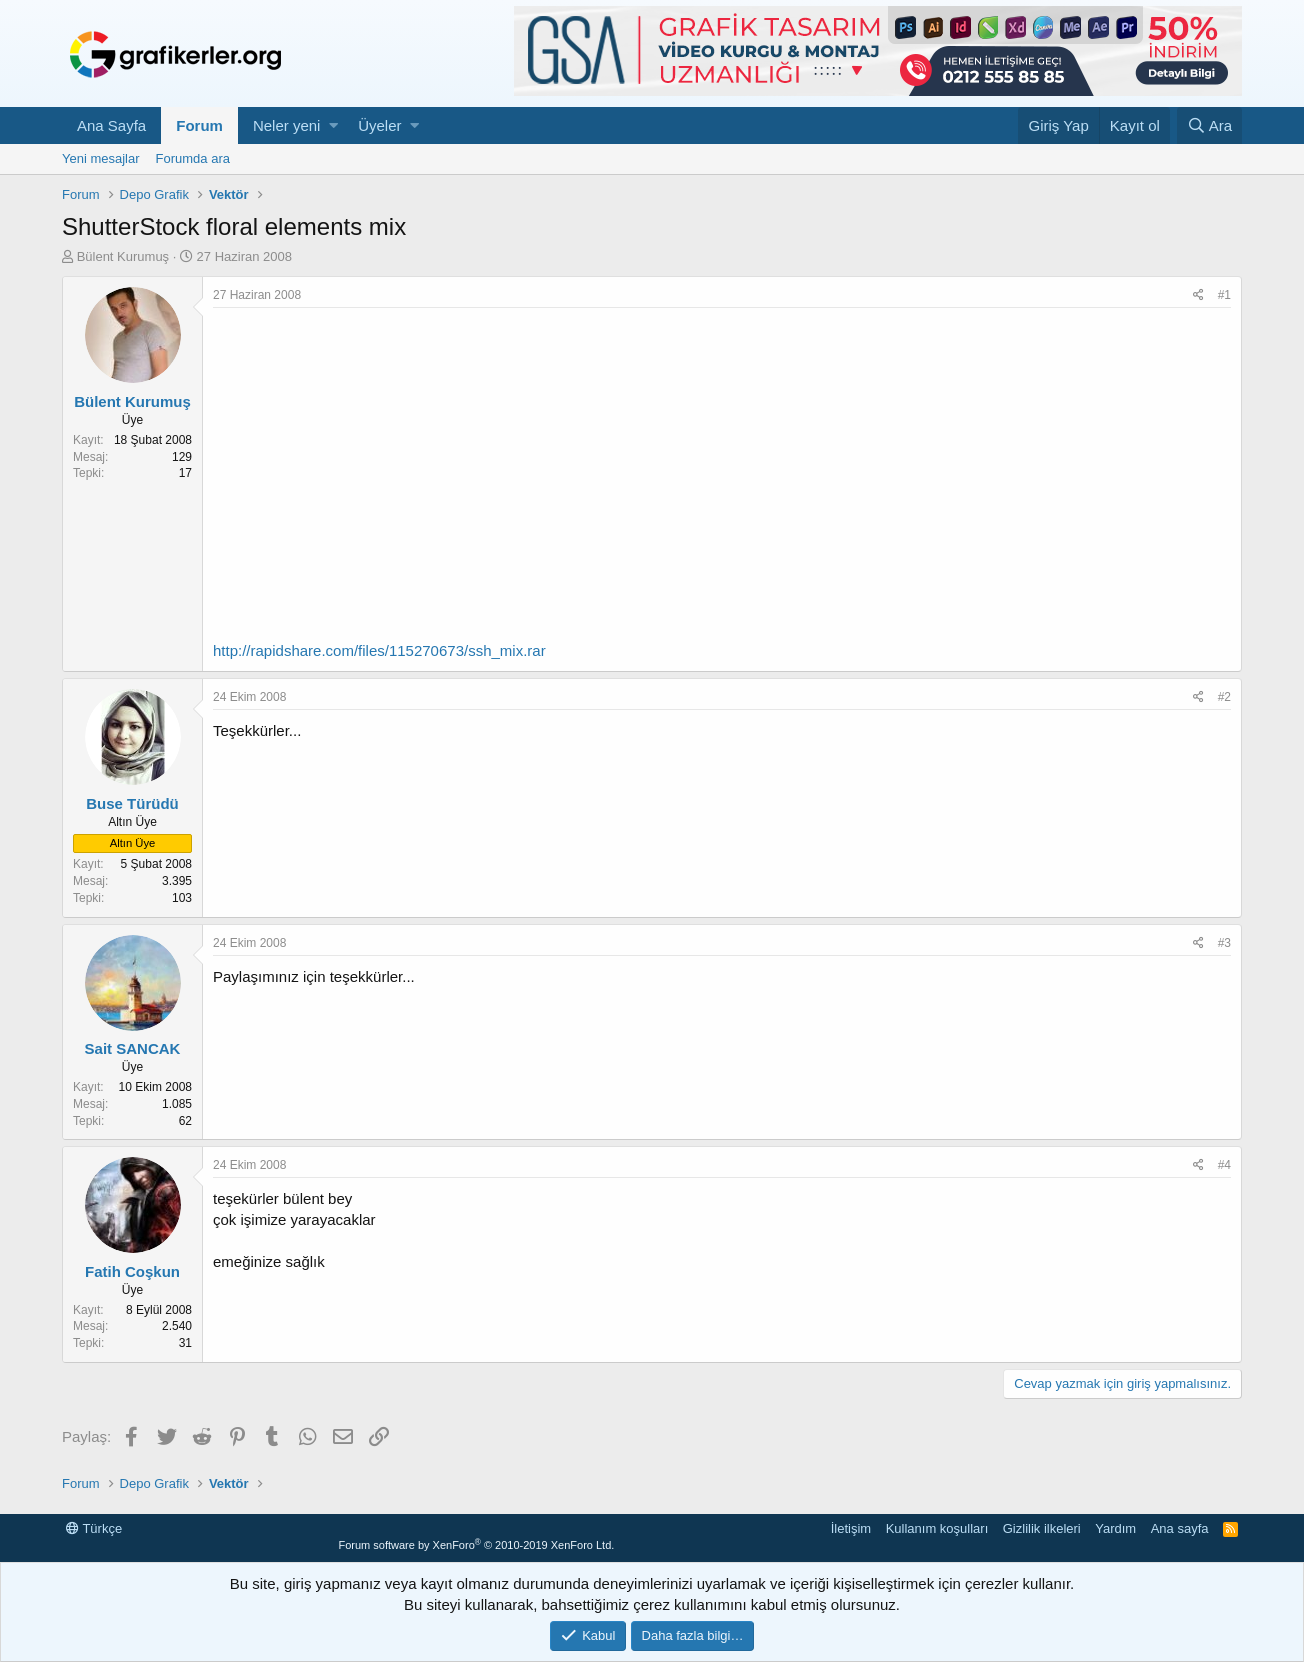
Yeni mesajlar (101, 158)
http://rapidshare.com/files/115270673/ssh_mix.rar (379, 650)
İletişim (851, 1528)
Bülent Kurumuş (123, 256)
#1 (1224, 295)
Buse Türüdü (132, 803)
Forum (199, 125)
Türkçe (94, 1528)
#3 (1224, 943)
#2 (1224, 697)
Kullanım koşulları (937, 1528)
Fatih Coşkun (132, 1271)
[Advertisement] (722, 458)
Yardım (1115, 1528)
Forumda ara (193, 158)
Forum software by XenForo (476, 1545)
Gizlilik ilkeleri (1042, 1528)
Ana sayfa (1180, 1528)
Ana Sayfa (111, 125)
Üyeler (379, 125)
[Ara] (1209, 125)
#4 (1224, 1165)
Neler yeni (287, 125)
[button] (333, 125)
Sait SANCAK (133, 1048)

# # # # # # #

Try it: Restate the records above exactly, less any pictures.

Reply:
Yeni mesajlar (101, 158)
http://rapidshare.com/files/115270673/ssh_mix.rar (379, 650)
İletişim (851, 1528)
Bülent Kurumuş (123, 256)
#1 (1224, 295)
Buse Türüdü (132, 803)
Forum (199, 125)
Türkçe (94, 1528)
#3 (1224, 943)
#2 (1224, 697)
Kullanım koşulları (937, 1528)
Fatih Coşkun (132, 1271)
[Advertisement] (722, 458)
Yardım (1115, 1528)
Forumda ara (193, 158)
Forum software by XenForo (476, 1545)
Gizlilik ilkeleri (1042, 1528)
Ana sayfa (1180, 1528)
Ana Sayfa (111, 125)
Üyeler (379, 125)
[Ara] (1209, 125)
#4 (1224, 1165)
Neler yeni (287, 125)
[button] (333, 125)
Sait SANCAK (133, 1048)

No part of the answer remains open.